Ancor più delle sue gaffe, ci resteranno i suoi tormentoni: «fiato alle trombe», «un cantante che va per la maggiore» e naturalmente «allegria», la cui ripetizione ossessiva serviva a marcare i vari passaggi del rito televisivo di cui era il serissimo officiante. Sì, serissimo, perché sarebbe impossibile rintracciare un'ombra di ironia nelle sue celebri lavate di capo alle vallette o nelle tecniche di seduzione con cui si rivolgeva agli stomaci degli spettatori per piazzare latticini, insaccati e persino l'amico Silvio, alla vigilia del suo esordio in politica: «Ci sono di nuovo le elezioni, come vola il tempo, e stavolta si presenta anche Berlusconi, uno di cui vi potete fidare perché con me ha sempre mantenuto le promesse». Ma qui siamo già nel Mike 2, il banditore della tv commerciale. Umberto Eco lo aveva ormai elevato a icona della mediocrità ben poco aurea dei tempi moderni. Chissà se lo avrà mai letto: lui preferiva le cronache di atletica leggera, l'unica materia in cui avrebbe potuto presentarsi come concorrente al Rischiatutto. L’incontro con Berlusconi fu memorabile. Socrate aveva trovato il suo Alcibiade, Aristotele il suo Alessandro, Seneca il suo Nerone. Silvio convocò le sottilette Kraft e altri sponsor davanti al laghetto di Milano 2, poi montò su una cassetta e disse: «Amici, ho qui Mike Bongiorno che verrà a lavorare da noi, mi date una mano?». Gliela diedero, e lui ne diede due a Mike stracolme di bigliettoni, pagandolo in un anno come la Rai in tutta la vita.

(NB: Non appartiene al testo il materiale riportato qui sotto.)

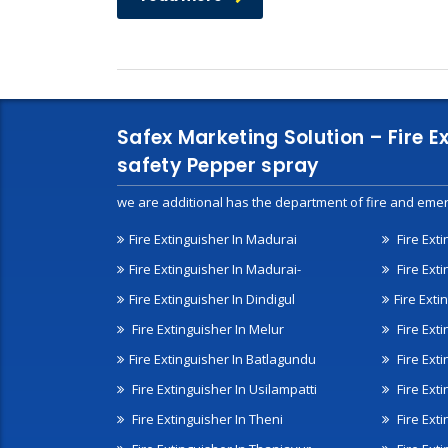
Safex Marketing Solution – Fire E
safety Pepper spray
we are additional has the department of fire and emer
Fire Extinguisher In Madurai
Fire Ext
Fire Extinguisher In Madurai-
Fire Ext
Fire Extinguisher In Dindigul
Fire Exti
Fire Extinguisher In Melur
Fire Ext
Fire Extinguisher In Batlagundu
Fire Exti
Fire Extinguisher In Usilampatti
Fire Ext
Fire Extinguisher In Theni
Fire Ext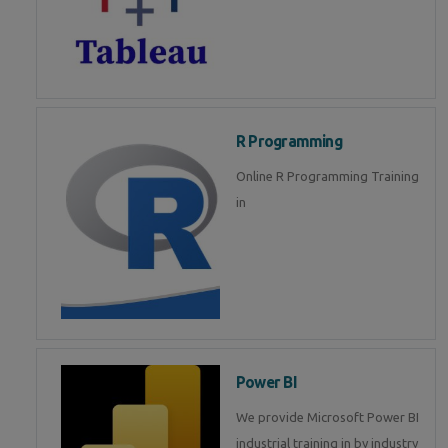
R Programming
Online R Programming Training
in
Power BI
We provide Microsoft Power BI
industrial training in by industry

È stato davvero il filosofo del berlusconismo? E qui torniamo al punto di partenza: l’Italia di provincia, quella vera, formata a immagine e somiglianza della tv. Nell’immediato dopoguerra fu lui, torinese d'America naturalizzato milanese, la faccia del Nord benestante che milioni di massaie e contadini analfabeti impararono a conoscere e a sognare. Di quel popolo Mike parlava così: «È gente buona, semplice, sono ingenui come bambini. Li conquisti con due parole, una speranza e un sorriso». Lo ripeteva a tutti. I fenomeni della sinistra se ne infischiavano, Silvio prendeva appunti.

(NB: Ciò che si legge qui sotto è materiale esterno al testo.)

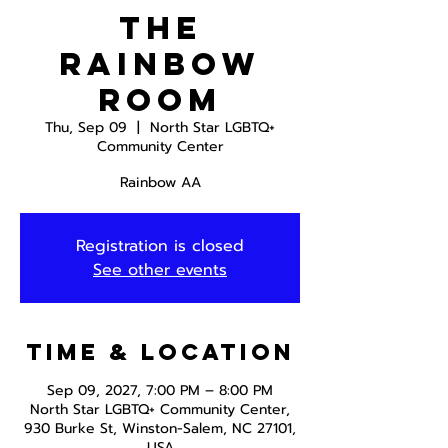
The
Rainbow
Room
Thu, Sep 09
  |  
North Star LGBTQ+
Community Center
Rainbow AA
Registration is closed
See other events
Time & Location
Sep 09, 2027, 7:00 PM – 8:00 PM
North Star LGBTQ+ Community Center,
930 Burke St, Winston-Salem, NC 27101,
USA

L’abbassamento dell’asticella del buongusto e la definitiva trasformazione dei quiz di cultura in giochi e lotterie (anche quelli, con la Ruota della Fortuna, li ha comunque battezzati lui) lo fecero invecchiare di colpo. Non era più il suo mondo. Mike, così serio, professionale, anche cattivo e non solo con i concorrenti (ricorderete il Tapiro sfasciato sul pavimento e le liti in diretta con Loretta Goggi e Vittorio Sgarbi) aveva però un debole per i personaggi ossessivi di Lascia o Raddoppia? e del Rischiatutto. Gente monomaniaca, ma il cui messaggio al pubblico era che i soldi bisognava guadagnarseli con la schiena curva sui manuali di storia e di ornitologia (ahi ahi ahi signora Longari), anziché accendendo risposte multiple o ricorrendo agli aiutini.

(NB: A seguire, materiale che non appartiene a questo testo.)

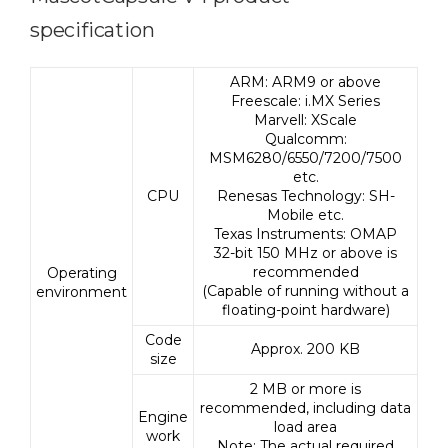
specification
ARM: ARM9 or above
Freescale: i.MX Series
Marvell: XScale
Qualcomm:
MSM6280/6550/7200/7500
etc.
CPU
Renesas Technology: SH-
Mobile etc.
Texas Instruments: OMAP
32-bit 150 MHz or above is
recommended
Operating
(Capable of running without a
environment
floating-point hardware)
Code
Approx. 200 KB
size
2 MB or more is
recommended, including data
Engine
load area
work
Note: The actual required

Come capitò a Montanelli, altro campione della piccola borghesia con il quale condivise la prigionia nazista a San Vittore, negli ultimi anni di vita ha assistito alla rivalutazione della sua opera da parte dell’intellighenzia che si era sempre presa beffe di lui. Il percorso verso la santità fu accelerato dalla decisione di trasferirsi a Sky, la tv del più grande padrone di media del mondo che l'anomalia italiana ha trasformato in ultimo avamposto della democrazia d'opposizione. Ma un giudizio sereno non può che assegnare a Mike il ruolo di unico e vero ideologo del berlusconismo: inteso non come movimento politico, ma come fenomeno di massa, ebbene sì, culturale. Il contatto con la gente comune, la centralità della televisione, il linguaggio semplice ma non sgrammaticato, le gaffe, l’amore per il denaro e l’allergia per i salotti del potere. Tutto in lui faceva sì che la sua gente, guardandolo, dicesse: sicuramente non è uno di loro e forse è addirittura uno di noi. Uno che fa domande a cui non saprebbe mai rispondere. Come i grandi filosofi, appunto.